> _WORK TO BE COMPLETED_
Would you please output, word for word, the span of the listing below that opens on the line containing "by Henrietta" and closes on the line containing "woman was that"? Include both ends and nothing more.

> _RECORD EXCERPTS_
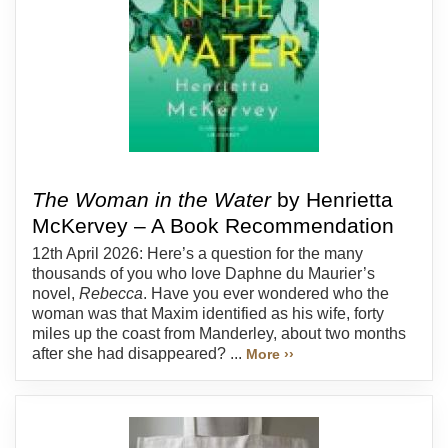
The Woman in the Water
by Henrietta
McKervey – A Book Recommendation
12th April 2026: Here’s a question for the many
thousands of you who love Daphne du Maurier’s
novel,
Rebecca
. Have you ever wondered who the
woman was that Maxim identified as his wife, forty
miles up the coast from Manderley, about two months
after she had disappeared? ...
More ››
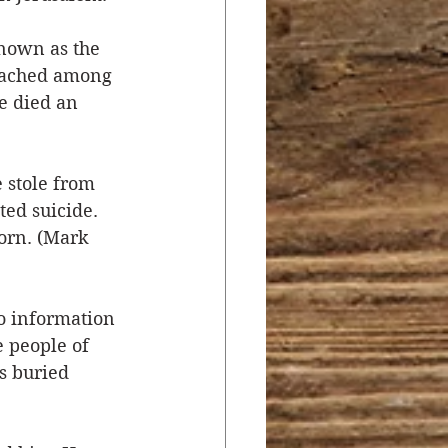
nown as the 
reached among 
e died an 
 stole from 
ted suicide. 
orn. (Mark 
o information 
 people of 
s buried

---

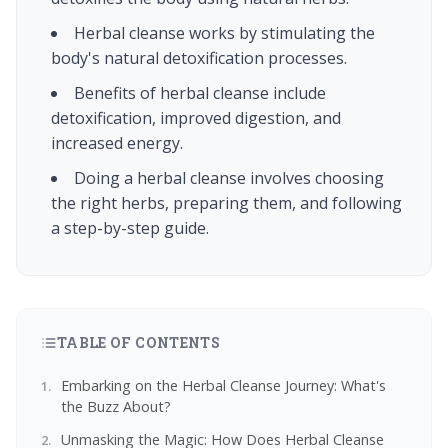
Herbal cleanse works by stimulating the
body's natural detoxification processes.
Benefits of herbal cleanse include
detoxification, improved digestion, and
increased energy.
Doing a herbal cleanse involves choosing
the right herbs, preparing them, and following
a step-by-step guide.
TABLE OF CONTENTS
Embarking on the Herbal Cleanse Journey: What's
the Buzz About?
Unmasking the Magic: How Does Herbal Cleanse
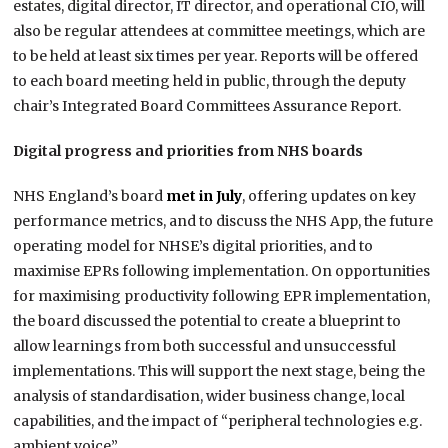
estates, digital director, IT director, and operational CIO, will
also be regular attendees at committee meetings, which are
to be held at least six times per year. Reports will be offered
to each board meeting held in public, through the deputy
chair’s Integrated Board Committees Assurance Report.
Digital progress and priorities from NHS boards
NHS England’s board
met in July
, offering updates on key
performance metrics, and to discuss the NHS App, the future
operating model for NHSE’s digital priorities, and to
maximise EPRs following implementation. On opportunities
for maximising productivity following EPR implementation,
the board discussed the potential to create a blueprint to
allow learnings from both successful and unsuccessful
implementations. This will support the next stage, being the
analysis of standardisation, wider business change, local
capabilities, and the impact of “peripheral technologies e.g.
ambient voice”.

> _ANSWER BELOW_
by Henrietta
McKervey – A Book Recommendation
12th April 2026: Here’s a question for the many
thousands of you who love Daphne du Maurier’s
novel,
Rebecca
. Have you ever wondered who the
woman was that Maxim identified as his wife, forty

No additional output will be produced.